Here are two important things I learned about the link between mental health and genetic testing during our conversation.
#1. Mental health screening is part of the process
Bhakdi explains that mental health professionals play a crucial role in helping patients understand the implications of cancer and disease screening, genetics, mental health and anxiety. For one thing, they can work with health care providers to ensure that patients aren’t subjected to unnecessary anxiety-provoking procedures.
A study published in the International Journal of Cancer found that realizing that one is at risk for cancer can cause a person to develop symptoms of anxiety. A mental health provider can help the person process the information in a safe and balanced way, while working on their emotional concerns and needs. Mental health support may also be needed immediately after the screening process, as people who find out they are at risk for cancer are likely to show symptoms of depression and post-traumatic stress disorder.
“In identifying people with a tendency to anxiety and other mental health issues, care is taken to ensure their emotional well-being throughout the screening process,” Bhakdi said.
Although not everyone sees the screening result as a net positive, according to Bhakdi, many people who use their service react positively to it.
“In the case of one patient, there was a greater than 50% chance that this individual would develop colon cancer in their lifetime,” Bhakdi said. “They were excited to have more information about their health because it helped them deal with the risk early on.”
If one takes a long-term approach to health and wellness, relief is the likely outcome, as evidenced by a 2020 study published in Familial cancer who reported long-term psychological benefits of pancreatic cancer screening in high-risk patients. The study, which used validated psychological measures, showed that participants felt no negative impact from screening in the short term and that positive benefits appeared one year after screening, regardless of the outcome.
#2. Minimizing ambiguity can help with well-being
Living with an undetected cancer risk can lead to health complications in the future. Thanks to advances in technology, genetic testing now has a reduced risk of false positives, which appears to be boosting adoption rates among the general public.
“It is not enough to provide clarity without any action,” Bhakdi said. “We need to provide a complete solution that removes risk and provides peace of mind. Having a plan and knowing how to fight what you fear is a powerful weapon against anxiety. Successfully coping with risks is a key factor in motivating people to act.
According to Bhakdi, this can be achieved through a patient service system that guides doctors who may not be trained in genomics and addresses the various issues in the medical system that contribute to anxiety.
A study published in Advances in Behavioral Research and Therapy found that people with anxiety tend to overestimate their own risk. This can lead to rumination patterns which can negatively impact an individual’s quality of life.
When it comes to life-threatening conditions like cancer, anxious people better find out the truth about their genetic code (chances are they’re healthy and unlikely to develop cancer) . This can provide a sense of relief and lessen any distress they might otherwise feel. And, if screening reveals that there is a potential risk, a team of healthcare experts can address the physiological and psychological needs of the individual.

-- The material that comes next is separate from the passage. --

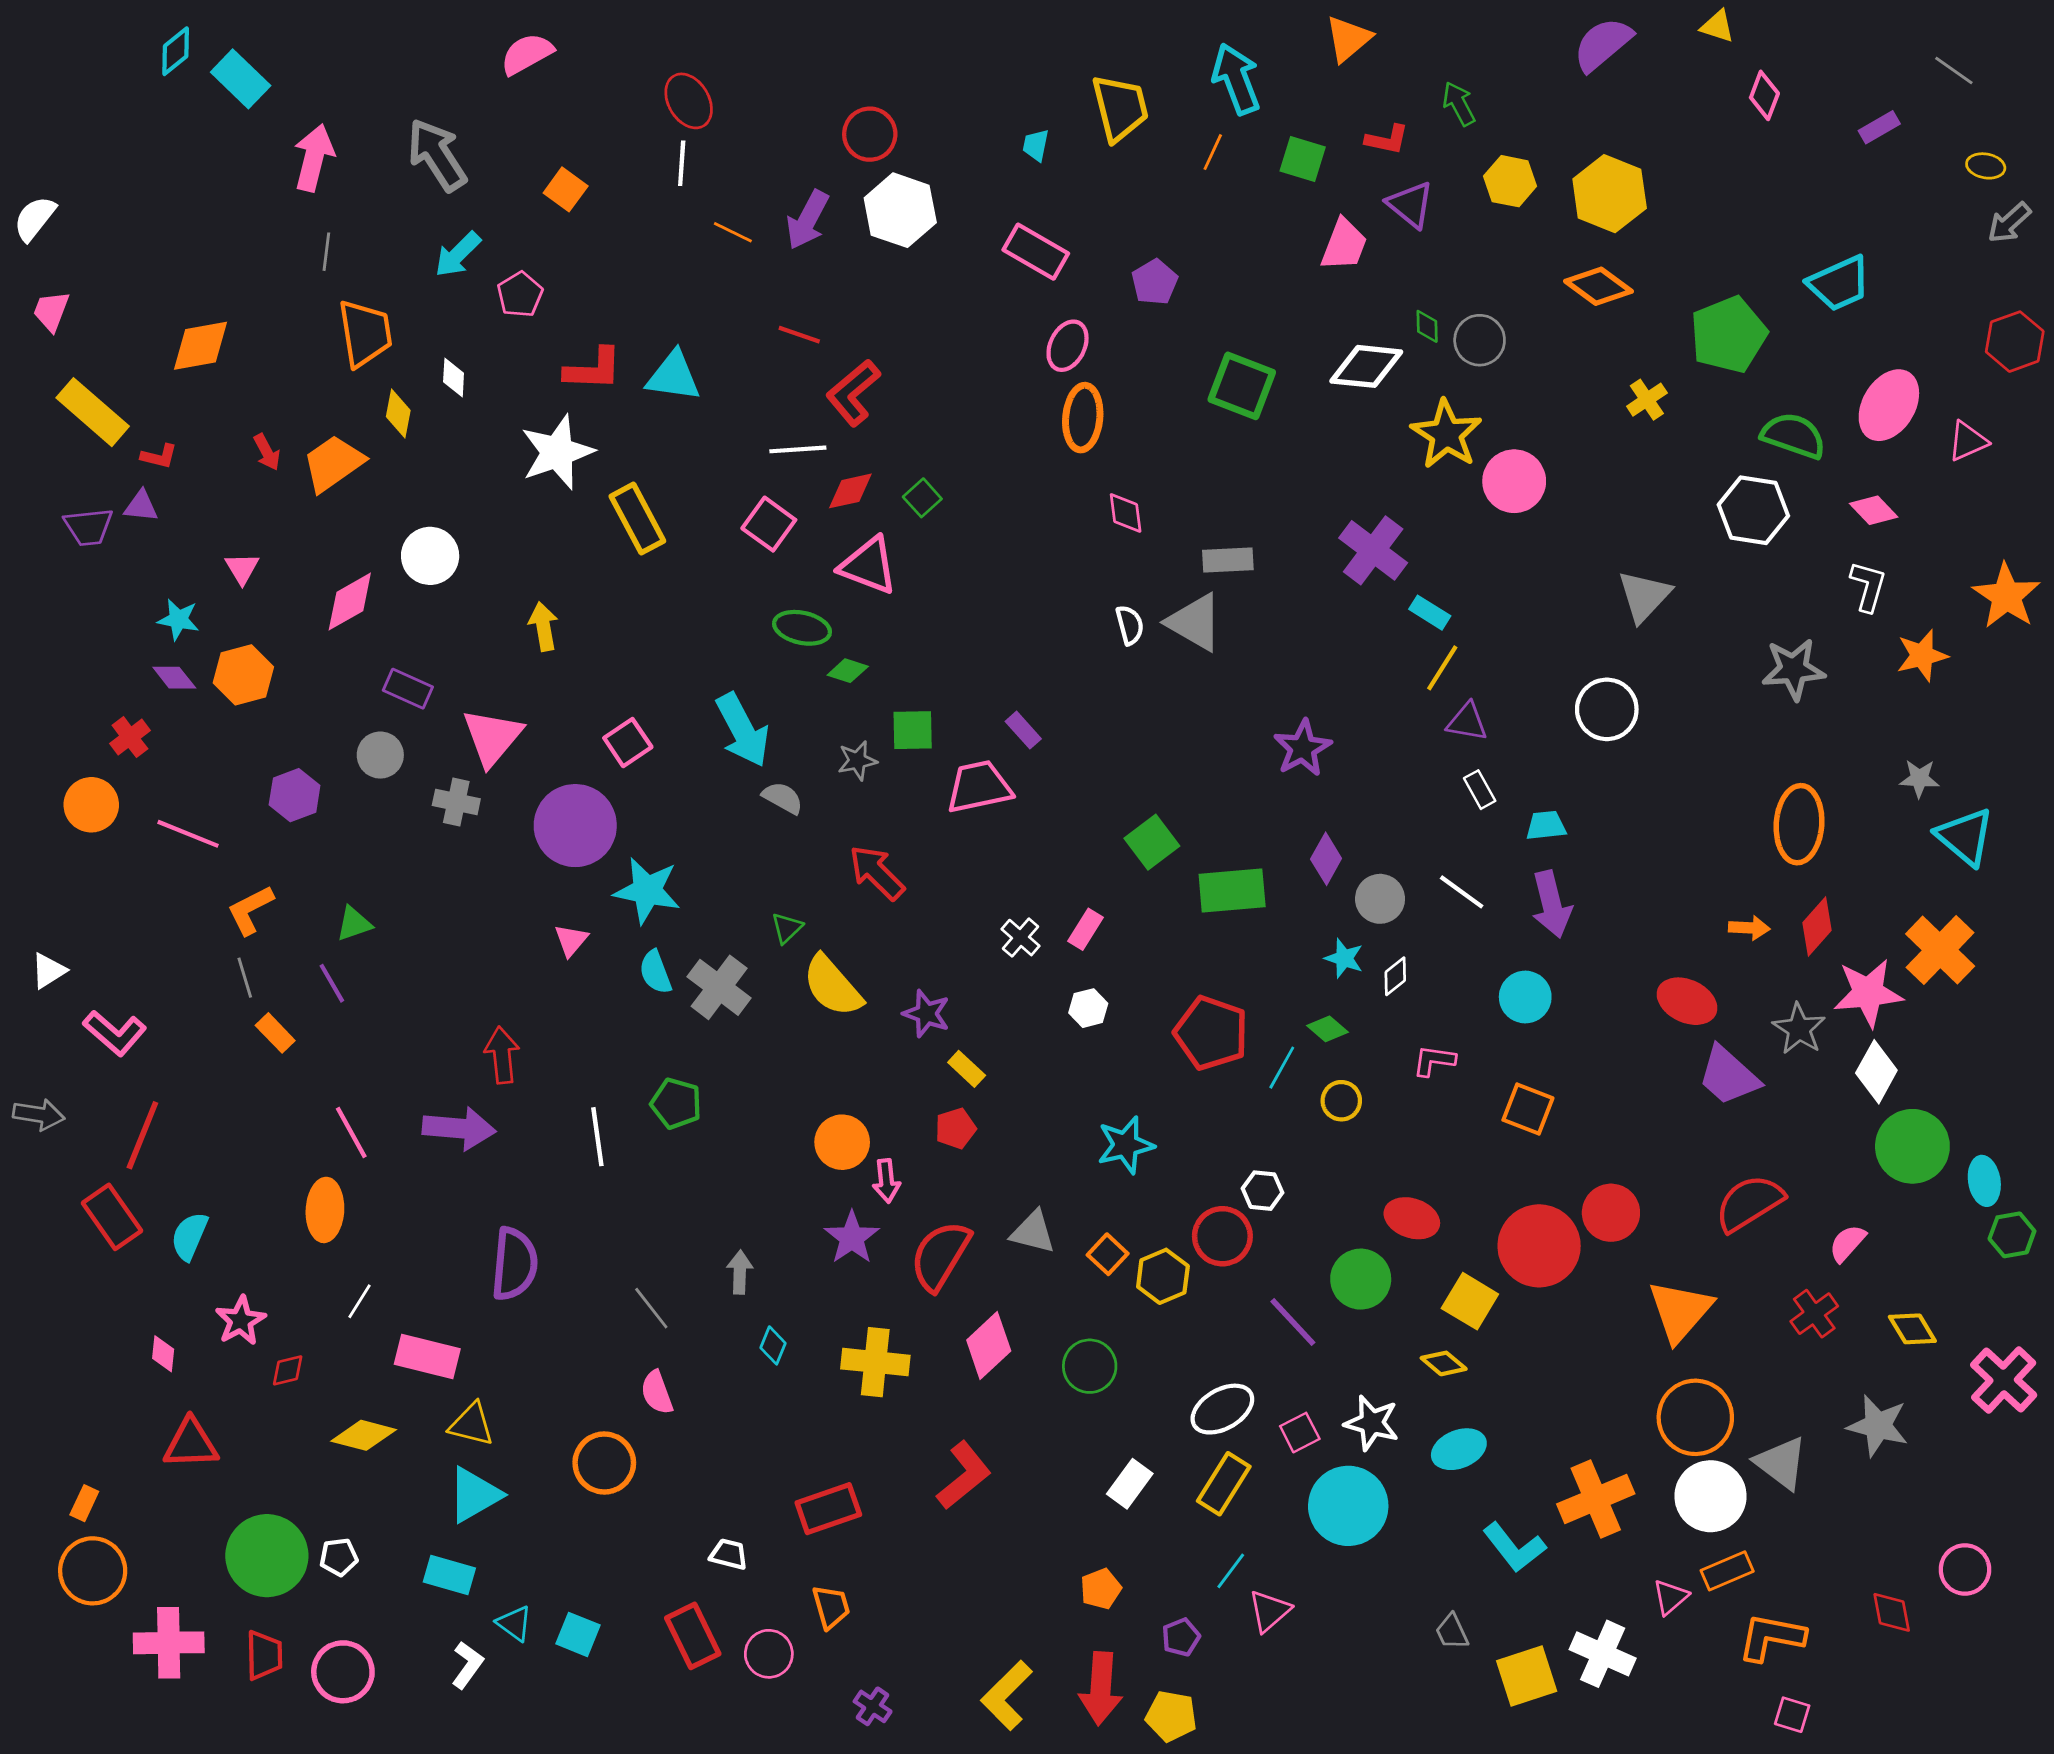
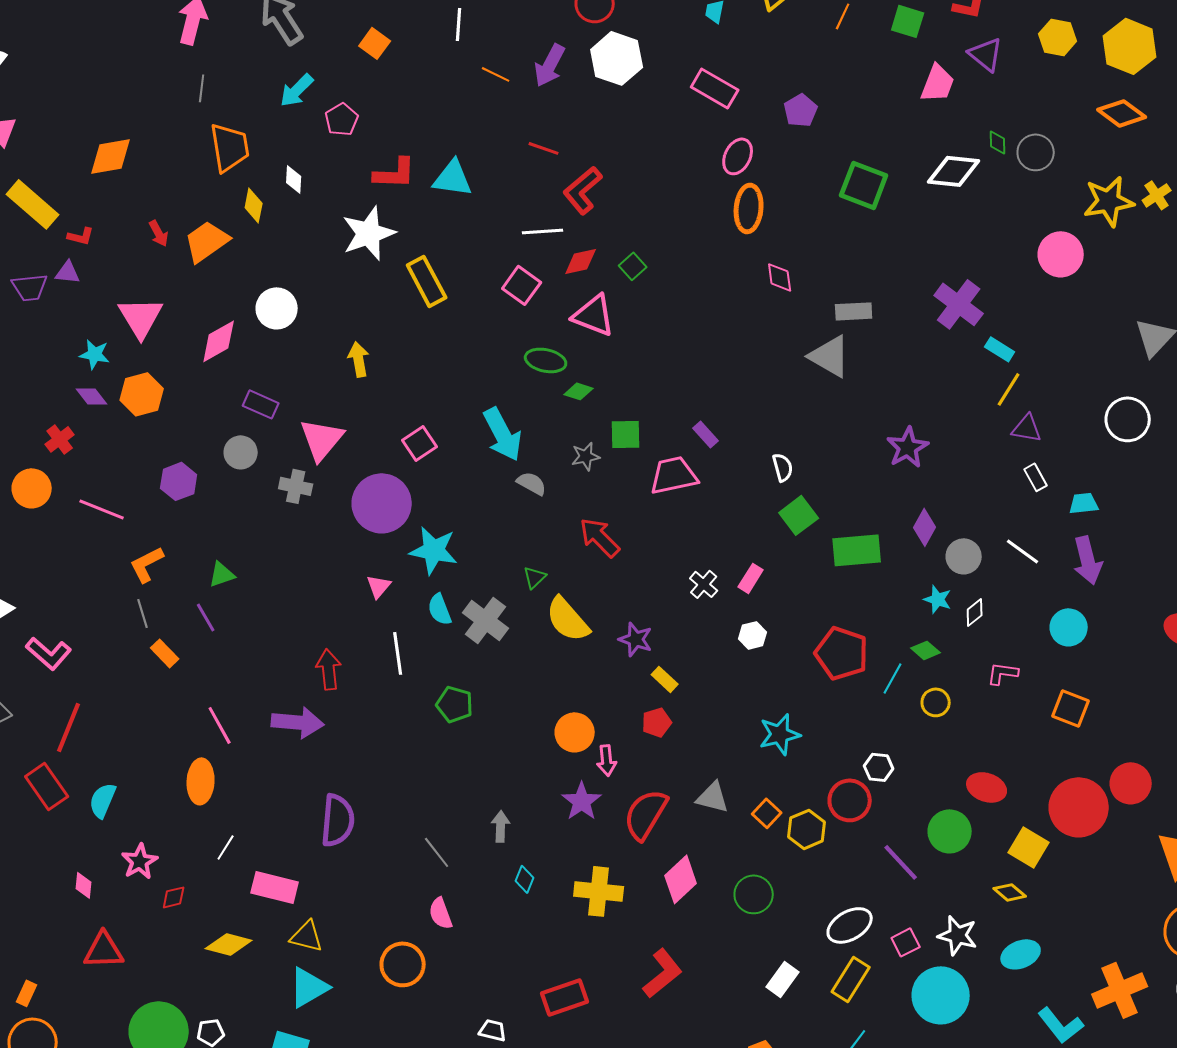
yellow star: (1446, 434) -> (1109, 201), moved, turned 30
pink triangle: (242, 568) -> (141, 317), size x1.8
white semicircle: (1130, 625) -> (783, 467), moved
white line: (597, 1137) -> (398, 653), moved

Bhakdi also argues that genetic testing is most valuable when it’s an ongoing process and you commit to a plan.
“What you want to do is introduce a frequency of screenings into your life,” Bhakdi said. “By implementing the appropriate frequency of screenings using the right tools, you can systematically remove the area on the risk curve. Additionally, you should go into genetic testing with a plan, listing doctors you can call for a follow-up appointment if you need further testing or if anything is reported. The more prepared you are to take action, the less anxiety you will have about getting into it.

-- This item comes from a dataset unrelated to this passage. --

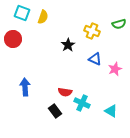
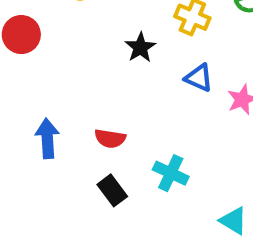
red semicircle: (65, 92) -> (110, 138), moved
cyan triangle: (111, 111) -> (234, 221), moved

It is also important that you understand the financial, medical and social implications of genetic testing and make an independent decision based on your own situation, for example:
- Affordability. Screening for cancer risk can be a costly investment. You should independently assess the affordability of a diagnostics provider before making a decision.
- Accuracy and reliability. The possibility of false positives and false negatives is remote but present. It is essential that we understand this and treat our results as indicative and not definitive.
- Social consequences. Some people face discrimination because of their genetic risk factors, such as difficulty obtaining insurance coverage. Also, communicating a potential cancer risk to family and friends should be approached with caution.
If you are considering genetic testing, talking to both a medical professional and a mental health professional can help you make an informed decision about whether genetic testing is right for you.